Analysis date: Mon Oct 07 22:10:49 CEST 2024
Input file(s): read_1.fq.gz,read_2.fq.gz
Output file(s): result.alignments.vdjca
Version: 4.7.0; built=Wed Aug 07 21:19:48 CEST 2024; rev=976ba14139; lib=repseqio.v5.1
Command line arguments: align --report result.align.report.txt --json-report result.align.report.json --preset generic-amplicon-with-umi --save-output-file-names result.align.list.tsv --floating-left-alignment-boundary --floating-right-alignment-boundary C --rna --species hsa --tag-pattern ^(R1:*)\^(UMI:N{35}) --assemble-clonotypes-by CDR3 read_1.fq.gz read_2.fq.gz result.alignments.vdjca
Analysis time: 45.47m
Total sequencing reads: 176460041
Successfully aligned reads: 9695003 (5.49%)
Coverage (percent of successfully aligned):
  CDR3: 9456827 (97.54%)
  FR3_TO_FR4: 26 (0%)
  CDR2_TO_FR4: 42 (0%)
  FR2_TO_FR4: 56 (0%)
  CDR1_TO_FR4: 43 (0%)
  VDJRegion: 45 (0%)
Alignment failed: no hits (not TCR/IG?): 162965524 (92.35%)
Alignment failed: absence of V hits: 15720 (0.01%)
Alignment failed: absence of J hits: 3783794 (2.14%)
Overlapped: 0 (0%)
Overlapped and aligned: 0 (0%)
Overlapped and not aligned: 0 (0%)
Alignment-aided overlaps, percent of overlapped and aligned: 0 (NaN%)
No CDR3 parts alignments, percent of successfully aligned: 1241 (0.01%)
Partial aligned reads, percent of successfully aligned: 236935 (2.44%)
Realigned with forced non-floating bound: 0 (0%)
Realigned with forced non-floating right bound in left read: 0 (0%)
Realigned with forced non-floating left bound in right read: 0 (0%)
TRA chains: 4723135 (48.72%)
TRA non-functional: 676005 (14.31%)
TRB chains: 4970603 (51.27%)
TRB non-functional: 1143093 (23%)
IGH chains: 1261 (0.01%)
IGH non-functional: 49 (3.89%)
IGK chains: 3 (0%)
IGK non-functional: 1 (33.33%)
IGL chains: 1 (0%)
IGL non-functional: 0 (0%)
Trimming report:
  R1 reads trimmed left: 4598800 (2.61%)
  R1 reads trimmed right: 1597690 (0.91%)
  Average R1 nucleotides trimmed left: 0.08553564259910831
  Average R1 nucleotides trimmed right: 0.011795248307802444
Tag parsing report:
  Execution time: 0ns
  Total reads: 176460041
  Matched reads: 176460041 (100%)
  Projection +R1 +R2: 176460041 (100%)
  For variant 0:
    For projection +R1 +R2:
      R1:Left position: 0
      R1:Right position: 130
      UMI:Left position: 0
      UMI:Right position: 35
      Variants: 0
      Cost: 0
      R1 length: 130
      UMI length: 35
======================================

I can confirm that those sequences come from human sample.
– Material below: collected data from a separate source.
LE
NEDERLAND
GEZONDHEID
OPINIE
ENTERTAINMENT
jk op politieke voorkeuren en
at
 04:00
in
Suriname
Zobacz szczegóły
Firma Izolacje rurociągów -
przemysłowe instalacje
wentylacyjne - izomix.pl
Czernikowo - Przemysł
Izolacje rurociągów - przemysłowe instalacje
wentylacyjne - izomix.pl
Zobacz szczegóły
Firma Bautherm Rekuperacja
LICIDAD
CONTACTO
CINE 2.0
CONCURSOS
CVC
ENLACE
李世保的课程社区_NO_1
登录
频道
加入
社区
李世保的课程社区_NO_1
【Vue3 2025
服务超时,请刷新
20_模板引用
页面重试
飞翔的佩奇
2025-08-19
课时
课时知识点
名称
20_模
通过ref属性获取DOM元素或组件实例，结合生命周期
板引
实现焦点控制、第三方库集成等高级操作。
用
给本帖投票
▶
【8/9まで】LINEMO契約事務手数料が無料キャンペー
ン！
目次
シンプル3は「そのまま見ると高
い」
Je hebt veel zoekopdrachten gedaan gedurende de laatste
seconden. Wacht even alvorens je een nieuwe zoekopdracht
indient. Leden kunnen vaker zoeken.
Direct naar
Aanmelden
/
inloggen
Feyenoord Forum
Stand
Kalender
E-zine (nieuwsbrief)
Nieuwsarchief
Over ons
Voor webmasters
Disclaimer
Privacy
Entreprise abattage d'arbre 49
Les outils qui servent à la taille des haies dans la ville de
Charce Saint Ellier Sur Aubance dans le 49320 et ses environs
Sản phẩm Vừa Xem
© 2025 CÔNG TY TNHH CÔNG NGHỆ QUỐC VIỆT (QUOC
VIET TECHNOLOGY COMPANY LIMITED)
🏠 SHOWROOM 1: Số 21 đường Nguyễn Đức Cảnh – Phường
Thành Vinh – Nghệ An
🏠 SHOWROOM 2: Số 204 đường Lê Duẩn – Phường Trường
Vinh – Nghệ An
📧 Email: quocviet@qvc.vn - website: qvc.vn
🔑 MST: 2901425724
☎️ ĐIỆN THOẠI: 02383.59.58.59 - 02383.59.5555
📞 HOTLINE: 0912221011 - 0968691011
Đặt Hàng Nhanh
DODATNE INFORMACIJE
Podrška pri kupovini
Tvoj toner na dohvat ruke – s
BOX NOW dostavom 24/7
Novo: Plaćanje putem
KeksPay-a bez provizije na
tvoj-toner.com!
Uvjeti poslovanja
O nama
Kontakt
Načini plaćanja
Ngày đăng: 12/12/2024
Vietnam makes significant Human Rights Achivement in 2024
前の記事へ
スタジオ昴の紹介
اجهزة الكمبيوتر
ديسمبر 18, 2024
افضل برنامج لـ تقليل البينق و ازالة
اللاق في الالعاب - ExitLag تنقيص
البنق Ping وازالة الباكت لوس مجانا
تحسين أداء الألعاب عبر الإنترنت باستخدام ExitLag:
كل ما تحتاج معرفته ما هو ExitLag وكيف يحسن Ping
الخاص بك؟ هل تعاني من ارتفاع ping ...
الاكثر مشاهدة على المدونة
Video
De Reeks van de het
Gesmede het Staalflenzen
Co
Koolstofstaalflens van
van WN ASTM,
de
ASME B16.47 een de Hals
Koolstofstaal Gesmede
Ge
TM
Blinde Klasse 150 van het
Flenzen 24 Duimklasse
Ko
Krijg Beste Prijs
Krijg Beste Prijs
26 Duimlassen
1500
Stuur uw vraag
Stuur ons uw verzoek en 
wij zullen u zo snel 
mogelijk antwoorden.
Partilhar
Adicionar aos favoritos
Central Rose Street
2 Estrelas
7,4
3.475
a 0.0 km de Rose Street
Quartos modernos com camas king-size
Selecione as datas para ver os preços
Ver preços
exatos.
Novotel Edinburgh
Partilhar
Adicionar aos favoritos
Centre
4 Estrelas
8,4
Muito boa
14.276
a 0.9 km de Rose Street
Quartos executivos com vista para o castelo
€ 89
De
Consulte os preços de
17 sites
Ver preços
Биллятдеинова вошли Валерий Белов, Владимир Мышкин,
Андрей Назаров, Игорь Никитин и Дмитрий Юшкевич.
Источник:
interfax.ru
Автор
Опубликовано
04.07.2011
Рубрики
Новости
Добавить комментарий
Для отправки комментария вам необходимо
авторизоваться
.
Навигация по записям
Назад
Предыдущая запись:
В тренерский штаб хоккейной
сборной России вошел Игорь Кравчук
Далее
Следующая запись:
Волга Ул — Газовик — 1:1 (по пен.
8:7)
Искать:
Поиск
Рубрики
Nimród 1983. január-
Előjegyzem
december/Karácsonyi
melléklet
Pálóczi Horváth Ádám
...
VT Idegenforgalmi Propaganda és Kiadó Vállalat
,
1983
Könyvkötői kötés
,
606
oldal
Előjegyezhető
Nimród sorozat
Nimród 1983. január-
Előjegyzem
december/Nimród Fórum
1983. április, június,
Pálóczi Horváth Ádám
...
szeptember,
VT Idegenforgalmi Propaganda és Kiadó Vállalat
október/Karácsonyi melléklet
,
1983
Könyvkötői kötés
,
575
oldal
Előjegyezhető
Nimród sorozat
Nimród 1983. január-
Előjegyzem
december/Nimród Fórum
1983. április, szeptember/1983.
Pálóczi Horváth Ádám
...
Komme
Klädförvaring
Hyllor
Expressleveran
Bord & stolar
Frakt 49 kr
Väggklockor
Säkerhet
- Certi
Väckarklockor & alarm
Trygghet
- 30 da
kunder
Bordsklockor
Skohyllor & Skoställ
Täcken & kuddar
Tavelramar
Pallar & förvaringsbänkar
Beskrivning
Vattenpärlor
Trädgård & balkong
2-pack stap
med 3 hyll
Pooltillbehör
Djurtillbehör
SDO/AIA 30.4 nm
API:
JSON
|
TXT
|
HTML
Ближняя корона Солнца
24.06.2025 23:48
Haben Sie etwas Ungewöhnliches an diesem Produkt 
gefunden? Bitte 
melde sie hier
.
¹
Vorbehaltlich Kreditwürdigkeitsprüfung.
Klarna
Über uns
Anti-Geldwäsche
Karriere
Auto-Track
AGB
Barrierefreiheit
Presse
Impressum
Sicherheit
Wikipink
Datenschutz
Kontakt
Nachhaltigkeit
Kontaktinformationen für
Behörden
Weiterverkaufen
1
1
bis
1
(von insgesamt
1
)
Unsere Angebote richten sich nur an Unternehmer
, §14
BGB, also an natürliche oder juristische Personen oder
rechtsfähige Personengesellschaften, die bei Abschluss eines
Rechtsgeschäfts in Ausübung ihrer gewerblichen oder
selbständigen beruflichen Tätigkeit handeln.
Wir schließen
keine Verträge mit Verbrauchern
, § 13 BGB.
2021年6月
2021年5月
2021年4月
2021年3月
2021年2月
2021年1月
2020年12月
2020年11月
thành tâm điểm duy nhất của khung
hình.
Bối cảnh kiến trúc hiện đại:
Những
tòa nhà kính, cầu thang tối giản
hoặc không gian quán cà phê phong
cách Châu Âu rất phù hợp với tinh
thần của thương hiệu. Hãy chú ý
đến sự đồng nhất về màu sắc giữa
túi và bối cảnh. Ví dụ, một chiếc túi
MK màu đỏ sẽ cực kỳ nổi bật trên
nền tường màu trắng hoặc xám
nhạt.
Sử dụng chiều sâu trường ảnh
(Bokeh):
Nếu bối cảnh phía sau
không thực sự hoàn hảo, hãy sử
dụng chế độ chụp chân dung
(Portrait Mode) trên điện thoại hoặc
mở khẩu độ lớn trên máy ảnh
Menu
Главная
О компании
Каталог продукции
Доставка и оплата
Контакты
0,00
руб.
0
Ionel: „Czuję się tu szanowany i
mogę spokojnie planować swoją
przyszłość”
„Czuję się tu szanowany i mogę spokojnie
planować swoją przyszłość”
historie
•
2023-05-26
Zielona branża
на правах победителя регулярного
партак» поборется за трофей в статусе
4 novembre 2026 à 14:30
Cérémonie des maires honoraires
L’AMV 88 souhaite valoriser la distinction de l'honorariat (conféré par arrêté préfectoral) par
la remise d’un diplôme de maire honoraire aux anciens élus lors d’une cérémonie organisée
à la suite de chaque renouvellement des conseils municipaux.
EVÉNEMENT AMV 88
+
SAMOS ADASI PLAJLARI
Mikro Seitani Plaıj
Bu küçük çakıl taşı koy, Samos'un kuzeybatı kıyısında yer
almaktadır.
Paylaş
It's a new approach, so we are probably observing a high level of noise.

Thank you again!

mizraelson commented 1 week ago

Hi, so the difference is because of the -OallowPartialAlignments=true. These alignments do not contain the full CDR3 sequence, only a part of it. When you preserve it on the align step these alignments will still be filtered out on the assembly due to the lack of the clonal feature. In the command I have shared they are filtered out right away.

DMaspero commented 6 days ago

Thank you for all your help, it has been very helpful!